_Exercise prompt_:
The response should be an exact transcription of the data below, free of images.

Data excerpts
:::

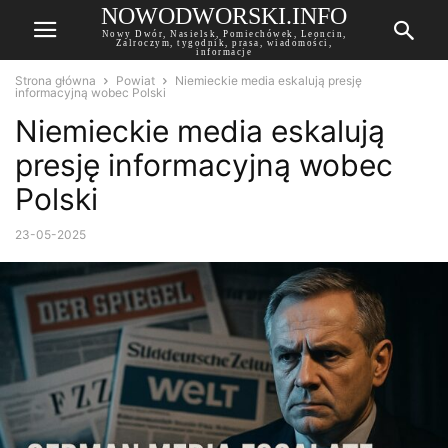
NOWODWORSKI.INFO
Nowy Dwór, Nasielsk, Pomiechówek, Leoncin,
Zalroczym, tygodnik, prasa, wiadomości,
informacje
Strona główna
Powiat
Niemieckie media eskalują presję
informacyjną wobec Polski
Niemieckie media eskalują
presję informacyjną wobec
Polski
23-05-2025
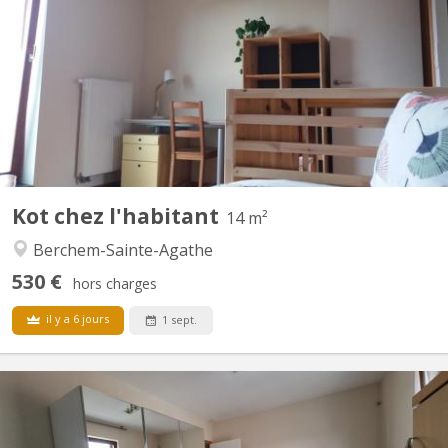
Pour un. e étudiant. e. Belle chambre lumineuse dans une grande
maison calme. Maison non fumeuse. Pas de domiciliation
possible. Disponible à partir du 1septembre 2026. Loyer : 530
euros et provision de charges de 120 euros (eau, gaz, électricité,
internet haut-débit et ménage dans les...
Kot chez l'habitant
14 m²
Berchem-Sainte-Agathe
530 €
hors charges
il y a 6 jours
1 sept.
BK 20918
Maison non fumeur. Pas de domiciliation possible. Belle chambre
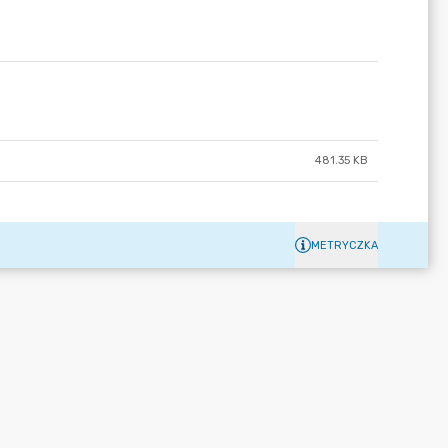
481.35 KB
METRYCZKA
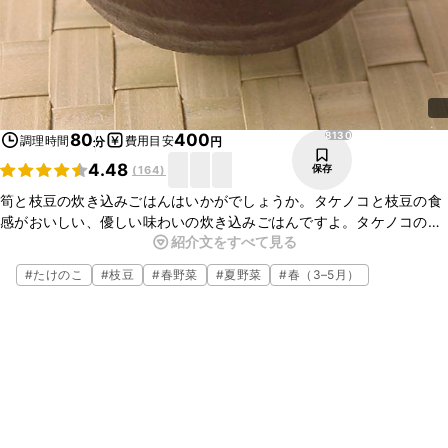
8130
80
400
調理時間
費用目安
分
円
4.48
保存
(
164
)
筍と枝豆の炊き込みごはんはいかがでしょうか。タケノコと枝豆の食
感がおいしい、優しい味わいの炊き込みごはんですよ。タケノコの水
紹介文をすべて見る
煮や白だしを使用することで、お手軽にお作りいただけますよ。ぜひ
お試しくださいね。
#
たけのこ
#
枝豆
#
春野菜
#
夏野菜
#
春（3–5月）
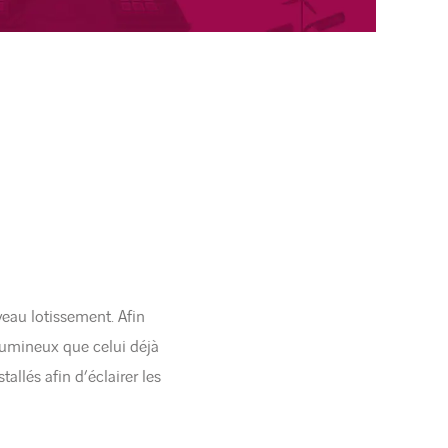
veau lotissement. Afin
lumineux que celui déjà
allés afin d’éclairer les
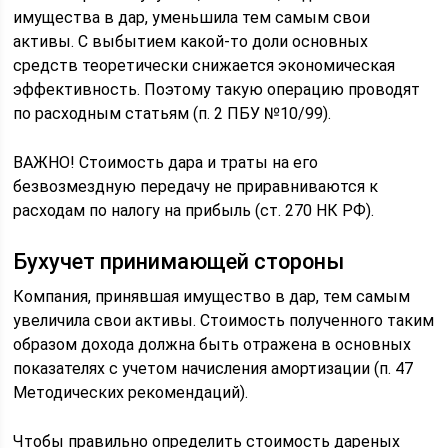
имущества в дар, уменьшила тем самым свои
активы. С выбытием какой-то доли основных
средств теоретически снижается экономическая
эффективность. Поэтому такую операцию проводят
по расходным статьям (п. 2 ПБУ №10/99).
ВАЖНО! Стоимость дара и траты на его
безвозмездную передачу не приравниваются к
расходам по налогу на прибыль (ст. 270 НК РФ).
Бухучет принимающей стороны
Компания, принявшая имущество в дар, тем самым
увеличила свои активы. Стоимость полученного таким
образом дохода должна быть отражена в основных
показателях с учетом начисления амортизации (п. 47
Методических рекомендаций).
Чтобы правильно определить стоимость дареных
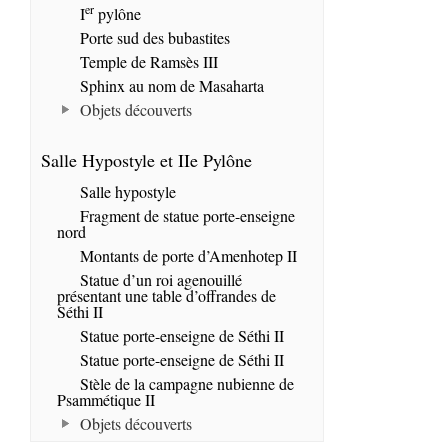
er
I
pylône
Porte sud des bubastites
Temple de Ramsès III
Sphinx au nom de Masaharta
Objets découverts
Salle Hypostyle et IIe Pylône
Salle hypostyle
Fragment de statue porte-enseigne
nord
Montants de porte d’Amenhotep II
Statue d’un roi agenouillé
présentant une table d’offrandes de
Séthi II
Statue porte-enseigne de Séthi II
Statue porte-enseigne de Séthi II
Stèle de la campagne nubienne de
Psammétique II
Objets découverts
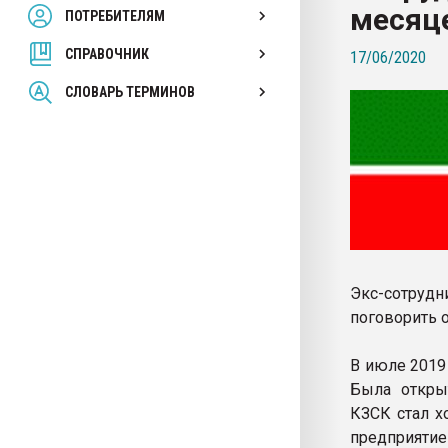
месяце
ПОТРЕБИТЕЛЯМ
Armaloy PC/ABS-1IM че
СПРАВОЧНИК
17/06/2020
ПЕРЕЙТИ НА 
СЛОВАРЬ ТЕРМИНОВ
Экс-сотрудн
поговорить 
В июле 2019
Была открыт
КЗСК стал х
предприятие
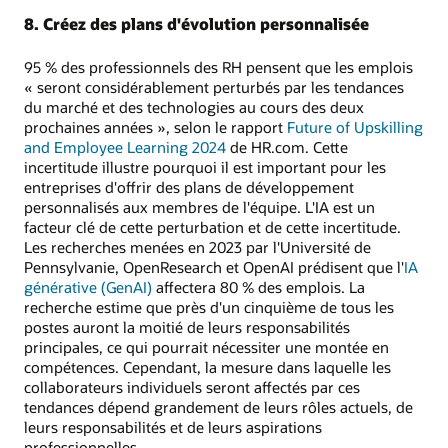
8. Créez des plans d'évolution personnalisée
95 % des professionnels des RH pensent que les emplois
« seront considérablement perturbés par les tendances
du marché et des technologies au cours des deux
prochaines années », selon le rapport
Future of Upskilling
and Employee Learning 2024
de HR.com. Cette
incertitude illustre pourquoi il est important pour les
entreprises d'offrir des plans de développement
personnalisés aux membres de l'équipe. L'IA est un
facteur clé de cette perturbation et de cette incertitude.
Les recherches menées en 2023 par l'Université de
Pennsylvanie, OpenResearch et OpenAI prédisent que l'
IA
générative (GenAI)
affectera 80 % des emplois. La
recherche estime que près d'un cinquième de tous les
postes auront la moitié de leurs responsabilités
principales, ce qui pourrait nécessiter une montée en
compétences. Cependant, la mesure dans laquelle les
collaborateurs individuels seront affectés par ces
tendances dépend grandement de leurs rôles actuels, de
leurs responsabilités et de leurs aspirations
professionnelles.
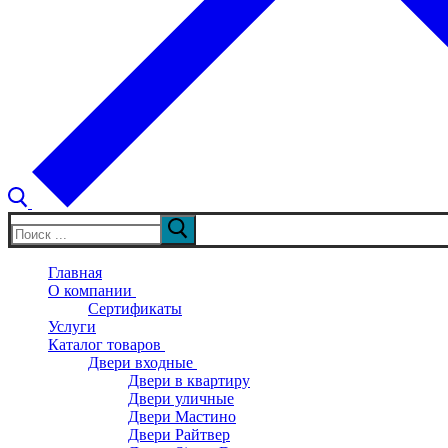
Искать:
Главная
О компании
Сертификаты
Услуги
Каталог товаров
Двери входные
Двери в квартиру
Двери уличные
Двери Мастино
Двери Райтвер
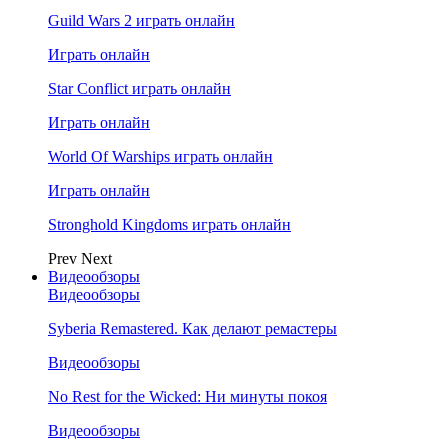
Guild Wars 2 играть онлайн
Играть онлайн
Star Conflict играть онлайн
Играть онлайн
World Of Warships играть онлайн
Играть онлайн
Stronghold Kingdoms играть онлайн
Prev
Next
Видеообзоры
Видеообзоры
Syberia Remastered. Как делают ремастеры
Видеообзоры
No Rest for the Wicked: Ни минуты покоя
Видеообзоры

:::

_Written answer_:
NOWODWORSKI.INFO
Nowy Dwór, Nasielsk, Pomiechówek, Leoncin,
Zalroczym, tygodnik, prasa, wiadomości,
informacje
Strona główna
Powiat
Niemieckie media eskalują presję
informacyjną wobec Polski
Niemieckie media eskalują
presję informacyjną wobec
Polski
23-05-2025
Pour un. e étudiant. e. Belle chambre lumineuse dans une grande
maison calme. Maison non fumeuse. Pas de domiciliation
possible. Disponible à partir du 1septembre 2026. Loyer : 530
euros et provision de charges de 120 euros (eau, gaz, électricité,
internet haut-débit et ménage dans les...
Kot chez l'habitant
14 m²
Berchem-Sainte-Agathe
530 €
hors charges
il y a 6 jours
1 sept.
BK 20918
Maison non fumeur. Pas de domiciliation possible. Belle chambre
481.35 KB
METRYCZKA
8130
80
400
調理時間
費用目安
分
円
4.48
保存
(
164
)
筍と枝豆の炊き込みごはんはいかがでしょうか。タケノコと枝豆の食
感がおいしい、優しい味わいの炊き込みごはんですよ。タケノコの水
紹介文をすべて見る
煮や白だしを使用することで、お手軽にお作りいただけますよ。ぜひ
お試しくださいね。
#
たけのこ
#
枝豆
#
春野菜
#
夏野菜
#
春（3–5月）
veau lotissement. Afin
lumineux que celui déjà
allés afin d’éclairer les
имущества в дар, уменьшила тем самым свои
активы. С выбытием какой-то доли основных
средств теоретически снижается экономическая
эффективность. Поэтому такую операцию проводят
по расходным статьям (п. 2 ПБУ №10/99).
ВАЖНО! Стоимость дара и траты на его
безвозмездную передачу не приравниваются к
расходам по налогу на прибыль (ст. 270 НК РФ).
Бухучет принимающей стороны
Компания, принявшая имущество в дар, тем самым
увеличила свои активы. Стоимость полученного таким
образом дохода должна быть отражена в основных
показателях с учетом начисления амортизации (п. 47
Методических рекомендаций).
Чтобы правильно определить стоимость дареных
er
I
pylône
Porte sud des bubastites
Temple de Ramsès III
Sphinx au nom de Masaharta
Objets découverts
Salle Hypostyle et IIe Pylône
Salle hypostyle
Fragment de statue porte-enseigne
nord
Montants de porte d’Amenhotep II
Statue d’un roi agenouillé
présentant une table d’offrandes de
Séthi II
Statue porte-enseigne de Séthi II
Statue porte-enseigne de Séthi II
Stèle de la campagne nubienne de
Psammétique II
Objets découverts
месяце
ПОТРЕБИТЕЛЯМ
Armaloy PC/ABS-1IM че
СПРАВОЧНИК
17/06/2020
ПЕРЕЙТИ НА 
СЛОВАРЬ ТЕРМИНОВ
Экс-сотрудн
поговорить 
В июле 2019
Была открыт
КЗСК стал х
предприятие
8. Créez des plans d'évolution personnalisée
95 % des professionnels des RH pensent que les emplois
« seront considérablement perturbés par les tendances
du marché et des technologies au cours des deux
prochaines années », selon le rapport
Future of Upskilling
and Employee Learning 2024
de HR.com. Cette
incertitude illustre pourquoi il est important pour les
entreprises d'offrir des plans de développement
personnalisés aux membres de l'équipe. L'IA est un
facteur clé de cette perturbation et de cette incertitude.
Les recherches menées en 2023 par l'Université de
Pennsylvanie, OpenResearch et OpenAI prédisent que l'
IA
générative (GenAI)
affectera 80 % des emplois. La
recherche estime que près d'un cinquième de tous les
postes auront la moitié de leurs responsabilités
principales, ce qui pourrait nécessiter une montée en
compétences. Cependant, la mesure dans laquelle les
collaborateurs individuels seront affectés par ces
tendances dépend grandement de leurs rôles actuels, de
leurs responsabilités et de leurs aspirations
professionnelles.
Искать:
Главная
О компании
Сертификаты
Услуги
Каталог товаров
Двери входные
Двери в квартиру
Двери уличные
Двери Мастино
Двери Райтвер
Guild Wars 2 играть онлайн
Играть онлайн
Star Conflict играть онлайн
Играть онлайн
World Of Warships играть онлайн
Играть онлайн
Stronghold Kingdoms играть онлайн
Prev
Next
Видеообзоры
Видеообзоры
Syberia Remastered. Как делают ремастеры
Видеообзоры
No Rest for the Wicked: Ни минуты покоя
Видеообзоры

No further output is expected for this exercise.